Neste contexto, enquanto perversão, o objeto de desejo fica velado no plano social. Não é a volta à ditadura militar, mas sim o desejo de gozar plenamente com o corpo do outro. Essa é a paranoia. Eles inserem o comunismo, o PT, a China na posição de semblante do grande Outro (este que tudo pode). O Outro, neste caso, sintetiza-se melhor ainda no significante comunismo.

Desse modo, o problema não está na exploração, na subjugação de um grupo sobre o outro, de um gênero sobre outro, mas no fato de que essas lutas todas impedem a realização das fantasias perversas.

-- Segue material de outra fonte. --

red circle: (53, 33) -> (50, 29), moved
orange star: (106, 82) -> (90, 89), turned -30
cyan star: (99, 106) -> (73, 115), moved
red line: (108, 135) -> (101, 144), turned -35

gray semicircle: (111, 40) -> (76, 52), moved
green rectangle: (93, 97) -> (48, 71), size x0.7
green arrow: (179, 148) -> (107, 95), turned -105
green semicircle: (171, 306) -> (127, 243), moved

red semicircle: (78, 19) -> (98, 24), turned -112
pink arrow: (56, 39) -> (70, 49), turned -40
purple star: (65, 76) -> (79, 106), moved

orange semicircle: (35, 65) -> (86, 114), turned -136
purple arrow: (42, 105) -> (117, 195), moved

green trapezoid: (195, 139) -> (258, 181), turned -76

O sexo fora do campo do pecado, a defesa à causa feminina, o combate ao trabalho escravo, a demarcação das terras indígenas são apenas variações do que caberia para eles no significante “comunismo”. O comunismo funciona assim como o pai mítico, da horda primeva, o único que goza plenamente enquanto coloca limites a todos os outros.

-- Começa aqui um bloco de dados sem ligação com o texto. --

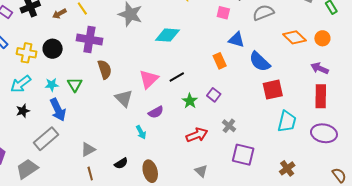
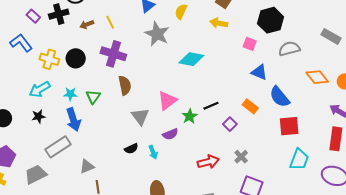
orange rectangle: (220, 61) -> (250, 106), moved, turned -35
black line: (177, 77) -> (211, 106), moved
green star: (190, 101) -> (190, 116), moved
gray triangle: (88, 150) -> (87, 166), moved
black semicircle: (121, 163) -> (131, 149), moved

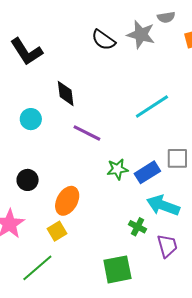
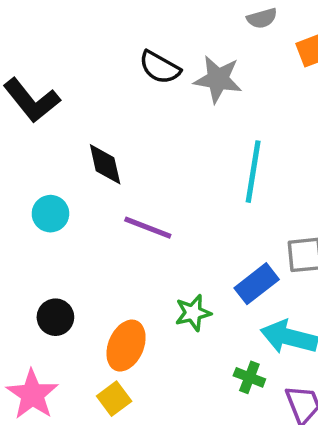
gray star: (141, 35) -> (218, 79), moved
cyan line: (152, 106) -> (253, 172), turned -42
green star: (117, 169) -> (193, 313), moved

Em síntese, Bolsonaro e seus pares não negam a lei, mas desejam estar acima dela para gozar com o corpo dos outros. Por isso, não é de estranhar que na ordem do dia esteja sempre uma pauta de negação dos direitos sociais conquistados.

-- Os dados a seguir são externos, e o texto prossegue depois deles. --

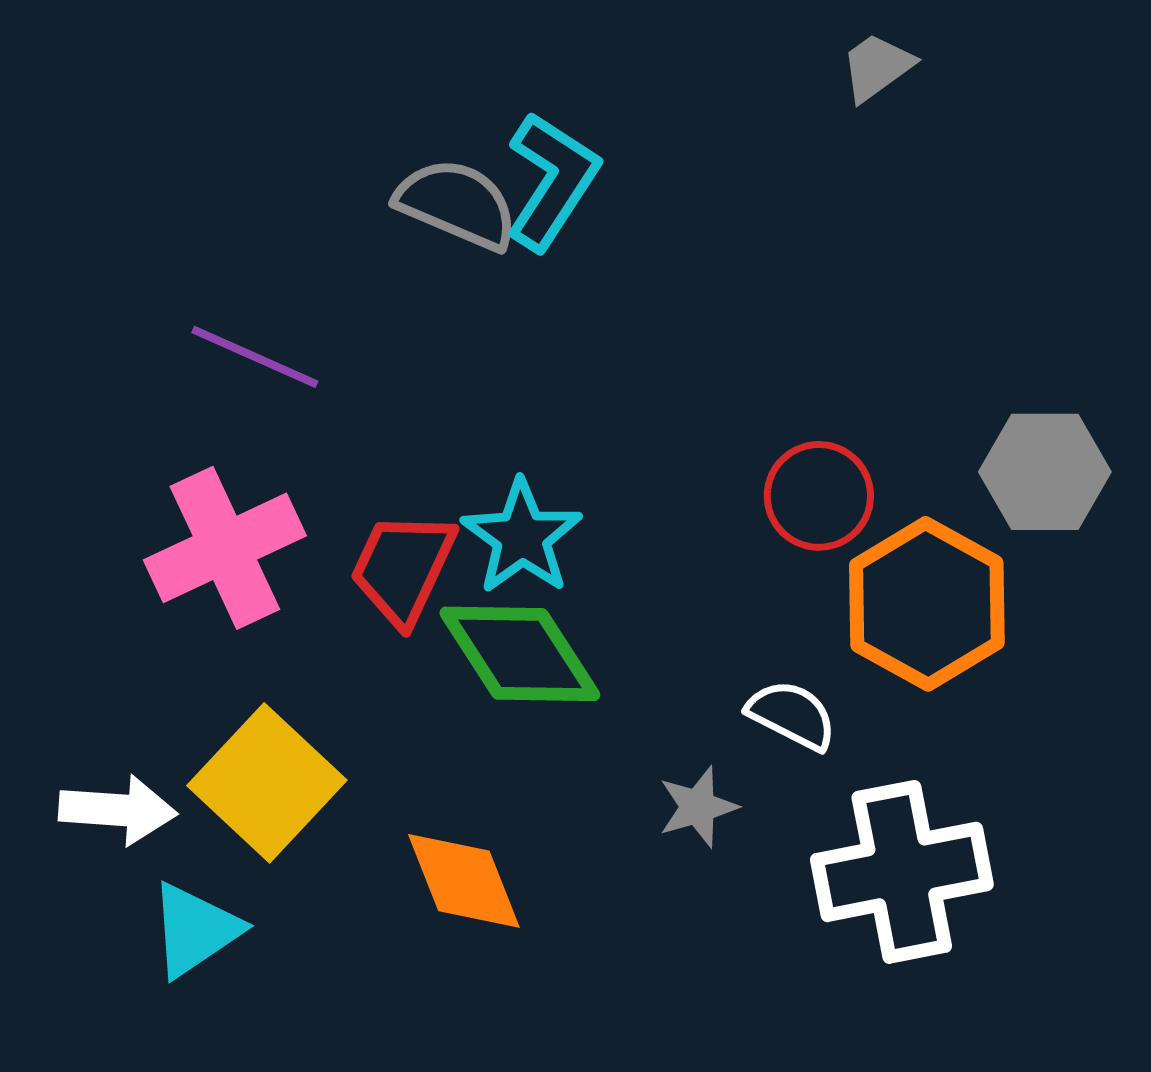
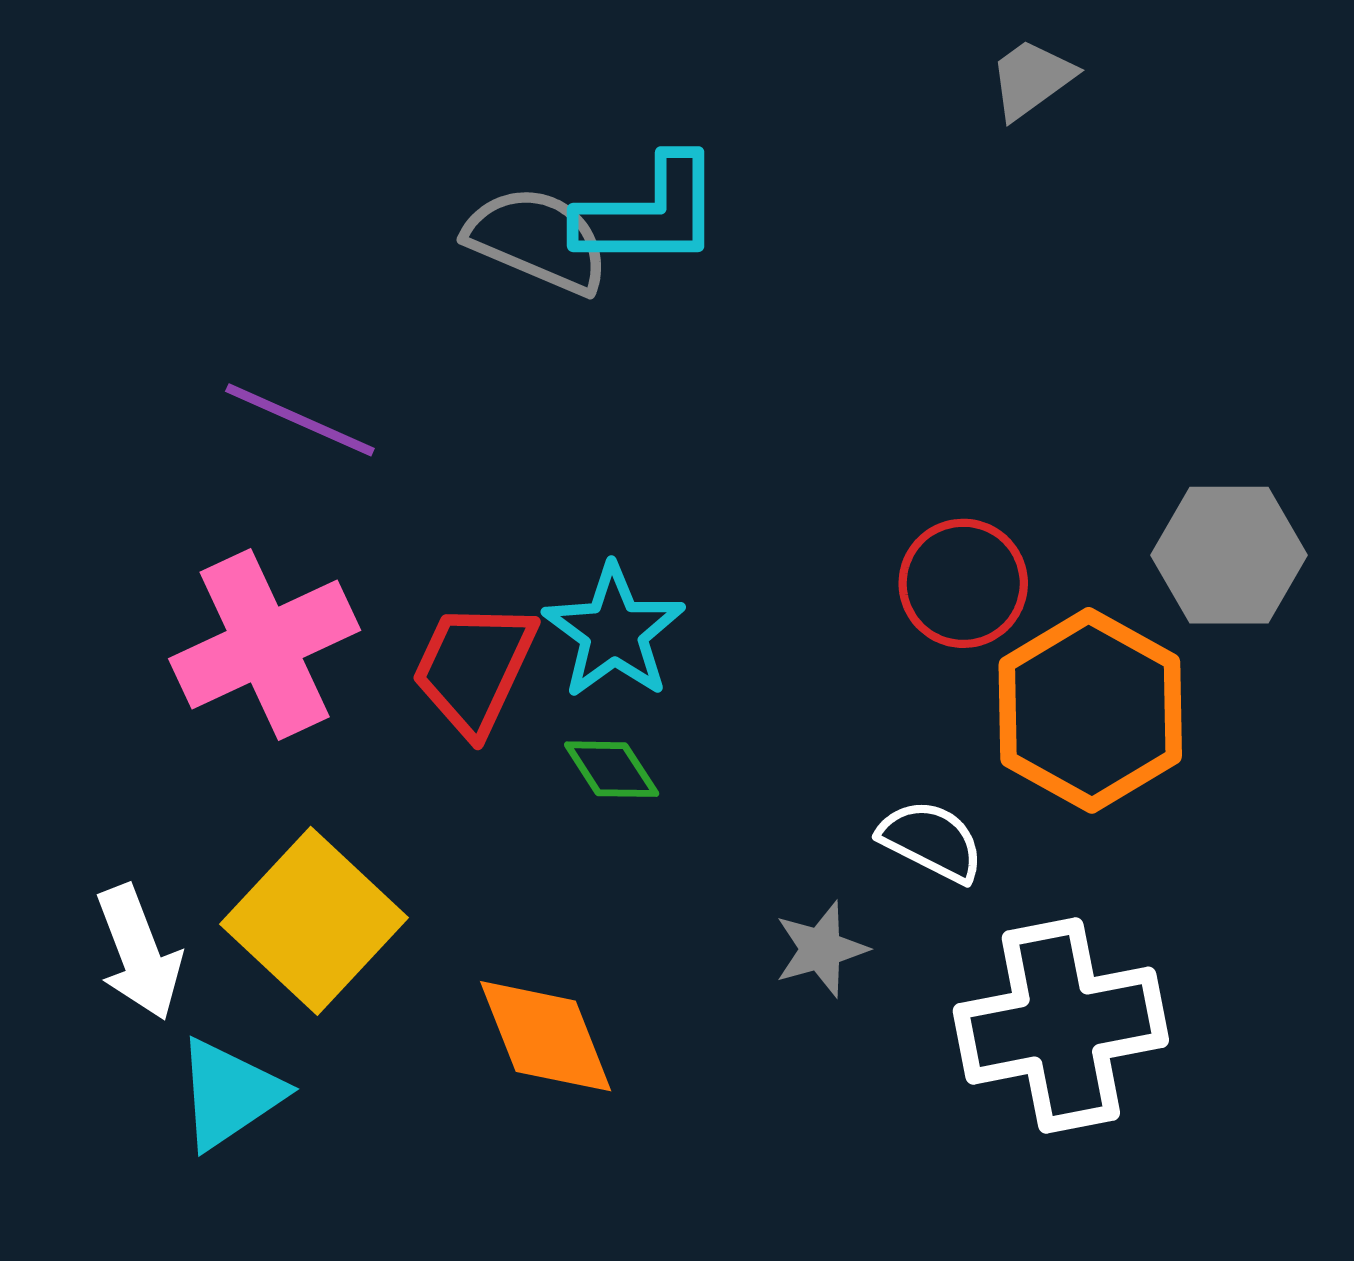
cyan L-shape: (552, 181) -> (649, 213), turned 57
green diamond: (520, 654) -> (612, 769), size x0.5
white arrow: (118, 810) -> (139, 953), turned 65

O comunismo, o grande fetiche da direita

Por que o fetiche pela ditadura vem junto com o discurso puritano? Quando um desejo perverte princípios de civilidade, o sujeito pervertido precisa, mais do que qualquer outro, se passar por santo. É como diz o ditado popular: “porque tem culpa no cartório”. O gozo se faz em olhar, “o olhar que goza ao julgar”. Como fazer para se camuflar diante do olhar do outro? Simples, apresentar-se como puritano (incorruptível, pai de família, defensor da moral e dos bons costumes etc.).

Seguindo esse princípio psicanalítico, não seria demais imaginar que integrantes do universo bolsonarista tenham sonhos eróticos com Žižek, já que os sonhos não respeitam a barreira da repressão, ou seja, compõem as imagens do sonhador sem pedir permissão à consciência. Para suportar desejos pervertidos, o sujeito precisa combater ferozmente tudo o que possa lembrar suas fantasias proibitivas.

Em Traços de perversão nas estruturas políticas, Žižek faz uma distinção importante entre duas posições subjetivas perversas no discurso político: o totalitarismo de esquerda e o de direita. Distinção central para não cair na banalidade de considerar tudo farinha do mesmo saco, como de chamar o nazismo de movimento de esquerda, quando os integrantes deste último foram os primeiros a serem presos e levados para os campos de concentração.

No fascismo, uma das formas de totalitarismo de direita, é o “judeu” que funciona como fetiche, o elemento de fora que corrompe a sociedade “orgânica”, como aponta Žižek. Na versão brasileira, não seriam os petistas que ocupariam a posição do judeu? No entanto, talvez ainda precisamos fazer mais uma amarração. Nos governos do PT, os negros conquistaram mais espaço na sociedade, as empregadas domésticas, direitos trabalhistas, o debate de gênero avançou etc., ou seja, a ampliação de direitos funciona como impeditivo para o gozo perverso que não aceita limites. A sociedade cínica goza na busca desenfreada por ir além do princípio do prazer, constituindo-se como seu principal traço que a leva à barbárie generalizada.

José Isaías Venera é professor dos cursos de comunicação da Univille e Univali, SC, e doutor em Ciências da Linguagem pela Unisul.